Chaucer's tale is written in Middle English, which is difficult to read but not impossible. The form of the language that came before Middle English, called Old English, is almost indecipherable to modern readers. I have included the original Middle English text in which the innkeeper offers the prize below.
‘Lordinges,’ quod he, ‘now herkneth for the beste;
But tak it not, I prey yow, in desdeyn;
This is the poynt, to speken short and pleyn,
That ech of yow, to shorte with your weye,
In this viage, shal telle tales tweye,
To Caunterbury-ward, I mene it so,
And hom-ward he shal tellen othere two,
Of aventures that whylom han bifalle.
And which of yow that bereth him best of alle,
That is to seyn, that telleth in this cas
Tales of best sentence and most solas,
Shal have a soper at our aller cost
Here in this place, sitting by this post,
Whan that we come agayn fro Caunterbury.
And for to make yow the more mery,
I wol my-selven gladly with yow ryde,
Right at myn owne cost, and be your gyde.
And who-so wol my Iugement withseye
Shal paye al that we spenden by the weye.
And if ye vouche-sauf that it be so,
Tel me anon, with-outen wordes mo,
And I wol erly shape me therfore.’
To paraphrase, the innkeeper says: travelers, listen to my proposal. I propose that each one of you tell two stories on the way to Canterbury to help pass the time, and then two stories on the way back. Whoever has the most interesting or funny story will win a free dinner paid for by all of us. I will be the judge of who wins. I will also come with you as a guide and pay my own way. Whoever questions my judgment as the judge can pay for everybody's trip. If that sounds good to you, I'll go get my things.
estoverl eNotes educator| Certified Educator

The Canterbury Tales were written in 1386 by Geoffrey Chaucer. 

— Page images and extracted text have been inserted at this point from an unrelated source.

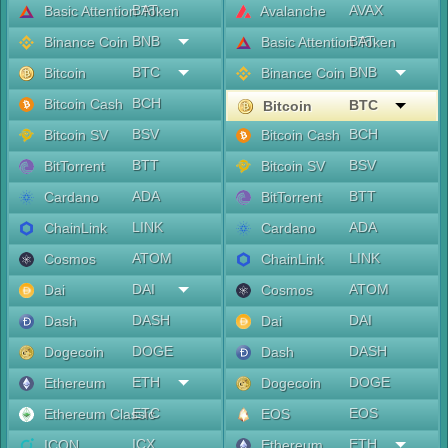
BAT
AVAX
Basic Attention Token
Avalanche
BNB
BAT
Binance Coin
Basic Attention Token
BTC
BNB
Bitcoin
Binance Coin
BCH
Bitcoin Cash
BTC
Bitcoin
BSV
BCH
Bitcoin SV
Bitcoin Cash
BTT
BSV
BitTorrent
Bitcoin SV
ADA
BTT
Cardano
BitTorrent
LINK
ADA
ChainLink
Cardano
ATOM
LINK
Cosmos
ChainLink
DAI
ATOM
Dai
Cosmos
DASH
DAI
Dash
Dai
DOGE
DASH
Dogecoin
Dash
ETH
DOGE
Ethereum
Dogecoin
ETC
EOS
Ethereum Classic
EOS
ICX
ETH
ICON
Ethereum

In the original language, the portion about the prize for the best tale reads: 

Tales of best sentence and most solas,
Shal have a soper at our aller cost
Here in this place, sitting by this post,
Whan that we come agayn fro Caunterbury.
Therefore, in the second line above, Chaucer writes that the inn keeper promises the person telling the best tale will have a dinner at no cost there in the Inn. The tales are told by a diverse group as they travel together. The inn keeper suggested that they tell the tales to pass the time, then suggested the prize for the best tale. As they travel together to Canterbury, each is to tell two tales and on the return trip, two more tales. Once back at the inn, the inn keeper will decide the winner.
pohnpei397 eNotes educator| Certified Educator

The answer is B.

The pilgrims all meet at an inn in London before they go to make their way to Canterbury to worship at the shrine of Thomas a Becket.  The owner of the inn is going to be going along also.  He proposes a contest to help pass the time.  He says that they will each tell tales.  They will each tell two on the way down and then two more on the way back.  Whoever tells the best one gets a free dinner at the inn when they return.

M.P. Ossa eNotes educator| Certified Educator

The pilgrims agreed to tell their tales, which will be judged by the Tabard Inn's innkeeper. The prize was a dinner, for which the rest of the pilgrims would pick up the tab.